Description: The Scaffold Hop and Decorator Hop benchmarks aim to maximize the similarity to a SMILES string, while keeping or excluding specific SMARTS patterns, mimicking the tasks of changing the scaffold of a compound while keeping specific substituents and keeping a scaffold fixed while changing the substitution pattern.
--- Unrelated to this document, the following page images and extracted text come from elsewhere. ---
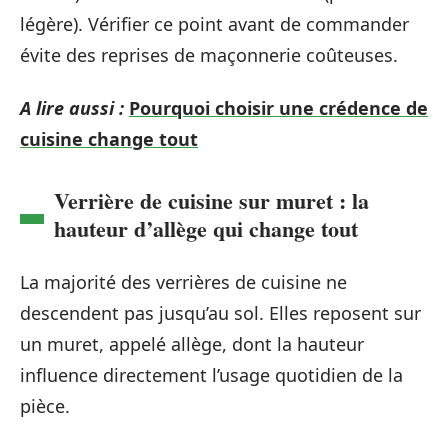
légère). Vérifier ce point avant de commander
évite des reprises de maçonnerie coûteuses.
A lire aussi :
Pourquoi choisir une crédence de
cuisine change tout
Verrière de cuisine sur muret : la
hauteur d’allège qui change tout
La majorité des verrières de cuisine ne
descendent pas jusqu’au sol. Elles reposent sur
un muret, appelé allège, dont la hauteur
influence directement l’usage quotidien de la
pièce.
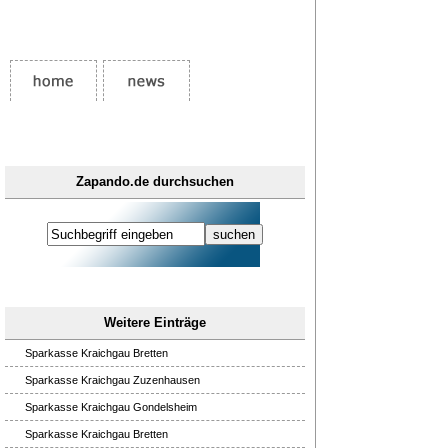
Zapando.de durchsuchen
Weitere Einträge
Sparkasse Kraichgau Bretten
Sparkasse Kraichgau Zuzenhausen
Sparkasse Kraichgau Gondelsheim
Sparkasse Kraichgau Bretten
From Guacamol Benchmark.

from tdc import Oracle
oracle = Oracle(name = 'Hop')
oracle(['CC(C)(C)[C@H]1CCc2c(sc(NC(=O)COc3ccc(Cl)cc3)c2C(N)=O)C1', \
        'CCNC(=O)c1ccc(NC(=O)N2CC[C@H](C)[C@H](O)C2)c(C)c1', \
        'C[C@@H]1CCN(C(=O)CCCc2ccccc2)C[C@@H]1O'])
# {'Deco Hop': [0.5338365434669443, 0.5200860832137733, 0.5038648836670017], 'Scaffold Hop': [0.38446411012782694, 0.36368563685636857, 0.3391736019856913]}

Note: You can also access individual oracle in the set. For example,

from tdc import Oracle
oracle = Oracle(name = 'Scaffold Hop')
oracle(['CC(C)(C)[C@H]1CCc2c(sc(NC(=O)COc3ccc(Cl)cc3)c2C(N)=O)C1', \
        'CCNC(=O)c1ccc(NC(=O)N2CC[C@H](C)[C@H](O)C2)c(C)c1', \
        'C[C@@H]1CCN(C(=O)CCCc2ccccc2)C[C@@H]1O'])
# [0.38446411012782694, 0.36368563685636857, 0.3391736019856913]

References:

Brown, Nathan, et al. “GuacaMol: benchmarking models for de novo molecular design.” Journal of chemical information and modeling 59.3 (2019): 1096-1108.